HOW TO COMPLETE THIS TASK:
Each line from the one containing "Segment: 'small bowel'." to the end of the listing below should be output exactly; no other line is wanted.

DATA FOR THIS TASK:
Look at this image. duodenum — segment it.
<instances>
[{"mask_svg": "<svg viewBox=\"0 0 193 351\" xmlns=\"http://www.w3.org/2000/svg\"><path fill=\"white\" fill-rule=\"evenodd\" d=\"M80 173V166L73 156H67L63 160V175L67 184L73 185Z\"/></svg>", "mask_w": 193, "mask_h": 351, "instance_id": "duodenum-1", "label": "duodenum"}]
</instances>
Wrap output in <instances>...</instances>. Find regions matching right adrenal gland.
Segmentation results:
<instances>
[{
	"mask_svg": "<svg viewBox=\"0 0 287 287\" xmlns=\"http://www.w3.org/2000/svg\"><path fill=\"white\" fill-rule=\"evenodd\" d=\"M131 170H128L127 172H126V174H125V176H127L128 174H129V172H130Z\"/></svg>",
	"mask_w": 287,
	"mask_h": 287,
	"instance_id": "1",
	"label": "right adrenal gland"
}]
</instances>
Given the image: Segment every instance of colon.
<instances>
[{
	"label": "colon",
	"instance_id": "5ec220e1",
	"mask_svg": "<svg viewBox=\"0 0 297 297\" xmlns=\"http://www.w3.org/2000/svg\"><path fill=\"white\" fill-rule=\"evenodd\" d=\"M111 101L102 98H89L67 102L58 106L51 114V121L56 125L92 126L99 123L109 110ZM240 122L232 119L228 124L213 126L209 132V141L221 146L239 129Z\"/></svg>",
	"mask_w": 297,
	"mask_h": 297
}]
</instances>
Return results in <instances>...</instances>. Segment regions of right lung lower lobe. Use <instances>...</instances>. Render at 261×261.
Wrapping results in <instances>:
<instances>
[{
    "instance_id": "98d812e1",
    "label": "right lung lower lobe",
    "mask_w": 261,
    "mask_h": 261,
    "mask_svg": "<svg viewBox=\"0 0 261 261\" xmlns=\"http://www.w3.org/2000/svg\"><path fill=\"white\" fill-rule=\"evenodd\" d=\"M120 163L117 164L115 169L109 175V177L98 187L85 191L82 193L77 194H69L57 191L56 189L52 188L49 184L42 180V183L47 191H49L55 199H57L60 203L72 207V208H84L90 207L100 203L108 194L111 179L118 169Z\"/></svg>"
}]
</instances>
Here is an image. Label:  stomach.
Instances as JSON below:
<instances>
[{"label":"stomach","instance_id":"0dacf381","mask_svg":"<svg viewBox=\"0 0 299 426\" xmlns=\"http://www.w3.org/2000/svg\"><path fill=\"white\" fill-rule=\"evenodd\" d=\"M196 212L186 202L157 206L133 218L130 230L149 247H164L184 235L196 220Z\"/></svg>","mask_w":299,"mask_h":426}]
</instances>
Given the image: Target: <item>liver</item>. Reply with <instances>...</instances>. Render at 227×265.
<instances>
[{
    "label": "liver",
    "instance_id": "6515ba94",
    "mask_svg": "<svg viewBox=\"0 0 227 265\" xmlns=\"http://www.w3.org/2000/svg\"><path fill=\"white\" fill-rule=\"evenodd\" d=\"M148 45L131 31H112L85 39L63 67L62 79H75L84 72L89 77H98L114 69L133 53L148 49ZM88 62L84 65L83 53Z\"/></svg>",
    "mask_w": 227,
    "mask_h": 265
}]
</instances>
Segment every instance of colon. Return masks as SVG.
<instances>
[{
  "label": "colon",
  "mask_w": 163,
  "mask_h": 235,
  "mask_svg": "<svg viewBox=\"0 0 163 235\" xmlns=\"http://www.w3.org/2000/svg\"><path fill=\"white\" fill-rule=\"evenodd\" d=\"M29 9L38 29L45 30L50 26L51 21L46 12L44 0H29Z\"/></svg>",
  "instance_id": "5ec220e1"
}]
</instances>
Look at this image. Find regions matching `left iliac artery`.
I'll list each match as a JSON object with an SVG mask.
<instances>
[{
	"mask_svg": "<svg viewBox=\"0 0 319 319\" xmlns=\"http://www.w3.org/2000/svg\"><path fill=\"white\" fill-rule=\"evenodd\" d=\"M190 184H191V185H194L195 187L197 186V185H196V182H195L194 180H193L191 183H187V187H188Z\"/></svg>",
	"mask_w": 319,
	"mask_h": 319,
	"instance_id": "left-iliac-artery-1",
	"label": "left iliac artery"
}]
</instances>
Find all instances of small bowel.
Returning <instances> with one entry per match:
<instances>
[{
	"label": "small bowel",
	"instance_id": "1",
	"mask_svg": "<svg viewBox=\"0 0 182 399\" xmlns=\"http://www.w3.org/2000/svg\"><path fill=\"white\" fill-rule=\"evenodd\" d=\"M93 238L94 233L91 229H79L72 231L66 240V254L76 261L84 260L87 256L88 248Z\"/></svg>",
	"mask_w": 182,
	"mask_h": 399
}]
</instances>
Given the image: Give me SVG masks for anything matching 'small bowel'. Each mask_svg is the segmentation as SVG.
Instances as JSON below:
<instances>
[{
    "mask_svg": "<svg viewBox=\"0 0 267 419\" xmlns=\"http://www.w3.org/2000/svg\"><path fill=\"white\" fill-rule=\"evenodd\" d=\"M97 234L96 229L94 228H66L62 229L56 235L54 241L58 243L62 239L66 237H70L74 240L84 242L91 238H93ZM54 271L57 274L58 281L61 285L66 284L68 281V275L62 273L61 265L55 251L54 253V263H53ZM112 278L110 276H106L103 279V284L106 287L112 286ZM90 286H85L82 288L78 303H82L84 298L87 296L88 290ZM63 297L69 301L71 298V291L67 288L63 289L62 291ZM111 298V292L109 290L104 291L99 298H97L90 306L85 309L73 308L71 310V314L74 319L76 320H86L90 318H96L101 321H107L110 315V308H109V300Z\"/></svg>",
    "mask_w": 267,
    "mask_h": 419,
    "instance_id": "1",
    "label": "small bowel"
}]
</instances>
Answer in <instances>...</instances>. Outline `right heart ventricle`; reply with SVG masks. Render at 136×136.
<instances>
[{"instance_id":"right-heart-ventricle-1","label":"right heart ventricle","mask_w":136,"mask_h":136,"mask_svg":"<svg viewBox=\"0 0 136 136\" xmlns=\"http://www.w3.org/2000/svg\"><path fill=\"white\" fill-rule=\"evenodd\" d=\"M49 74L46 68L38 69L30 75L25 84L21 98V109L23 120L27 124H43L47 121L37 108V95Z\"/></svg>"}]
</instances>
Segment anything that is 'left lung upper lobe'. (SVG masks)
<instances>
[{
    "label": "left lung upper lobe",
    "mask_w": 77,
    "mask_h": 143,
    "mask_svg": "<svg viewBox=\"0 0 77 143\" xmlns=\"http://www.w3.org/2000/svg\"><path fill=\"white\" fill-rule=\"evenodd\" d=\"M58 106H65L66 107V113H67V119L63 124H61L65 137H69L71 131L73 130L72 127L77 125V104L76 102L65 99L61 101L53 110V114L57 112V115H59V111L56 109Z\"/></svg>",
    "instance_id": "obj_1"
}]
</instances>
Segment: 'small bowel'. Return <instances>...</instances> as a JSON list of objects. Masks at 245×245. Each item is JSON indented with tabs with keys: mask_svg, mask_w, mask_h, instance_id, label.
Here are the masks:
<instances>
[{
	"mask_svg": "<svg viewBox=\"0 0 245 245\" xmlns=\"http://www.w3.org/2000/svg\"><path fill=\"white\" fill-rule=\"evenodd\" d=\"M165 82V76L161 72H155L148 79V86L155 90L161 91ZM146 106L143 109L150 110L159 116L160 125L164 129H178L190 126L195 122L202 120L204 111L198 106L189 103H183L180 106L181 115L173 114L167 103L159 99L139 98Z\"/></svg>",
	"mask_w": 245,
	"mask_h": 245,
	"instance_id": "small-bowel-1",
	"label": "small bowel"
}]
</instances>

EXERCISE SOLUTION:
Segment: 'small bowel'. Return <instances>...</instances> as a JSON list of objects. Masks at 245×245. Each item is JSON indented with tabs with keys: mask_svg, mask_w, mask_h, instance_id, label.
Here are the masks:
<instances>
[{
	"mask_svg": "<svg viewBox=\"0 0 245 245\" xmlns=\"http://www.w3.org/2000/svg\"><path fill=\"white\" fill-rule=\"evenodd\" d=\"M165 82V76L161 72H155L148 79V86L155 90L161 91ZM146 106L143 109L150 110L159 116L160 125L164 129H178L190 126L195 122L202 120L204 111L198 106L189 103H183L180 106L181 115L173 114L167 103L159 99L139 98Z\"/></svg>",
	"mask_w": 245,
	"mask_h": 245,
	"instance_id": "small-bowel-1",
	"label": "small bowel"
}]
</instances>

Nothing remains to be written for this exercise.